Other than the bus stop issue, I think we are fully prepared. I have a huge crate of the requested school supplies. A new backpack, lunchbox and My Little Pony dress for her first day. She will also be getting a special little snugly surprise that will be hidden in her backpack to help bribe her on to the bus where she can then see what her surprise is. Bribery, every parent's fall back!

The open house is Friday. We have a play date scheduled Saturday evening with some other kindergartners in our neighborhood and then will spend Sunday afternoon making plans for the coming week. Outfits laid out. Breakfasts and lunches planned. With Alice making her own decisions which (in theory) will lead to a smoother morning since she knows exactly what is going to happen each day. We'll see about that.

Wish us luck!



Thursday, July 21, 2016

Three weeks of summer

This is the first year that Summer has an official 'over' date to it. It's a little weird. And is making me a little panicky. I've started worrying about summer things we haven't done yet.

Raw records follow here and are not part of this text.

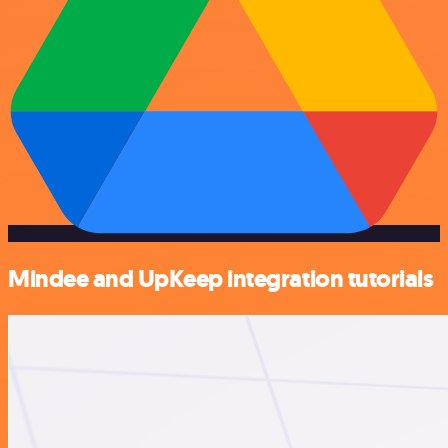
Mindee and UpKeep integration tutorials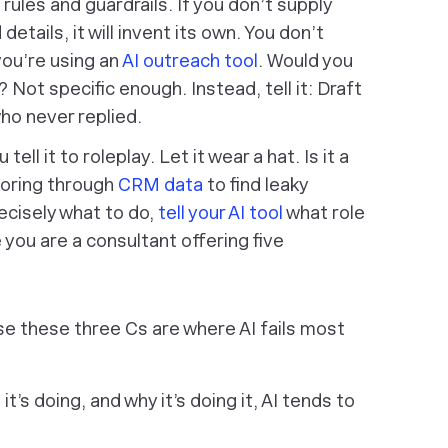
rules and guardrails. If you don’t supply
etails, it will invent its own. You don’t
 you’re using an
AI outreach tool
.
Would you
”? Not specific enough. Instead, tell it:
Draft
ho never replied
.
tell it to roleplay. Let it wear a hat. Is it a
poring through
CRM data
to find leaky
recisely what to do,
tell your AI tool
what role
 you are a consultant offering five
use these three Cs are where AI fails most
 it’s doing, and why it’s doing it, AI tends to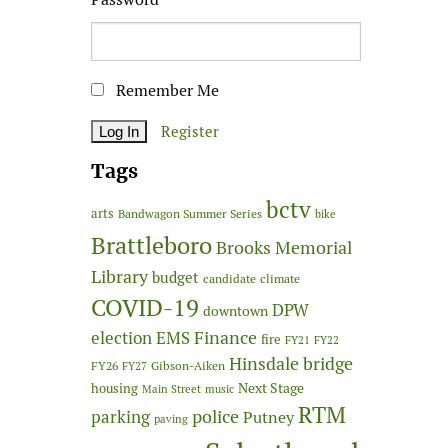
Remember Me
Register
Tags
bctv
arts
Bandwagon Summer Series
bike
Brattleboro
Brooks Memorial
Library
budget
candidate
climate
COVID-19
DPW
downtown
Finance
election
EMS
fire
FY21
FY22
Hinsdale bridge
FY26
Gibson-Aiken
FY27
Next Stage
housing
Main Street
music
RTM
police
parking
Putney
paving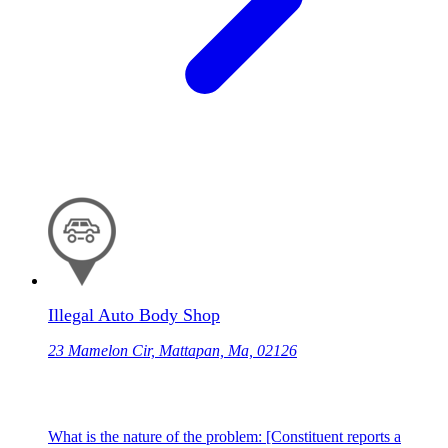
Illegal Auto Body Shop
23 Mamelon Cir, Mattapan, Ma, 02126
What is the nature of the problem: [Constituent reports a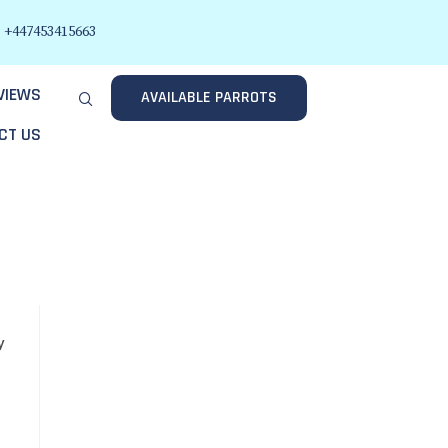
+447453415663
VIEWS
AVAILABLE PARROTS
CT US
y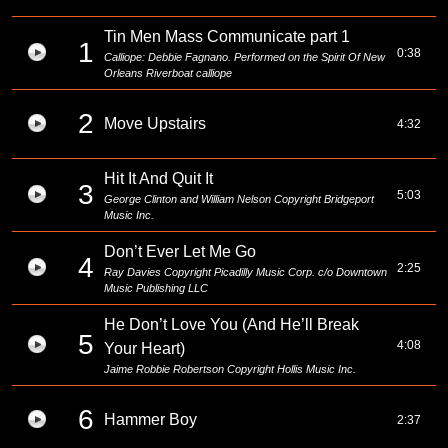
Tin Men Mass Communicate part 1
1
0:38
Calliope: Debbie Fagnano. Performed on the Spirit Of New
Orleans Riverboat calliope
2
Move Upstairs
4:32
Hit It And Quit It
3
5:03
George Clinton and William Nelson Copyright Bridgeport
Music Inc.
Don’t Ever Let Me Go
4
2:25
Ray Davies Copyright Picadilly Music Corp. c/o Downtown
Music Publishing LLC
He Don’t Love You (And He’ll Break
5
4:08
Your Heart)
Jaime Robbie Robertson Copyright Hollis Music Inc.
6
Hammer Boy
2:37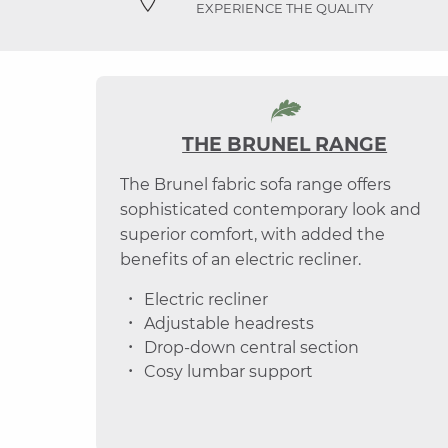
EXPERIENCE THE QUALITY
THE BRUNEL RANGE
The Brunel fabric sofa range offers
sophisticated contemporary look and
superior comfort, with added the
benefits of an electric recliner.
Electric recliner
Adjustable headrests
Drop-down central section
Cosy lumbar support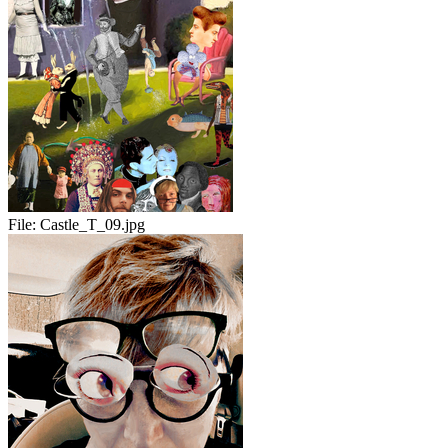
File:
Castle_T_09.jpg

We haven't gone to the zoo, all year and we have a membership that we got as a Christmas present.

We've only been to the park once.

We haven't been to the spray ground which only costs $1 per kid and is literally two minutes away from the house.

We haven't been to the library, ever, since it opened...two years ago and it is the same two minutes away from the house.

We haven't been to the butterfly exhibit at the Nature Center that is 10 minutes from my house where they send the kids into an enclosure with a sugar wand and a massive collection of butterflies swarm you! What?!?!! How did I only learn about this last week??

And, have you seen the back to school supply list for kindergartners?? Or any age actually. It's crazy!

Three little weeks.


Thursday, July 7, 2016

Someday

Someday you will be in your local book store shopping for your niece's first birthday.

Someday you will see a beautiful display of children's books with an endearing title and sweet cover drawing.

Someday you will flip through the first half this beautifully displayed book without reading it all the way through and buy two copies, one for your niece and one for you to read to your children.

Someday you will snuggle into bed with your two little ones and your husband and read this beautiful endearing book to your precious children, still without having read the whole thing yourself.

Someday you will reach a page that says "Some day you will read something so sad you fold up and cry."

Someday you will not read that page without tears rolling down your own face and your husband looking at you like you're completely insane.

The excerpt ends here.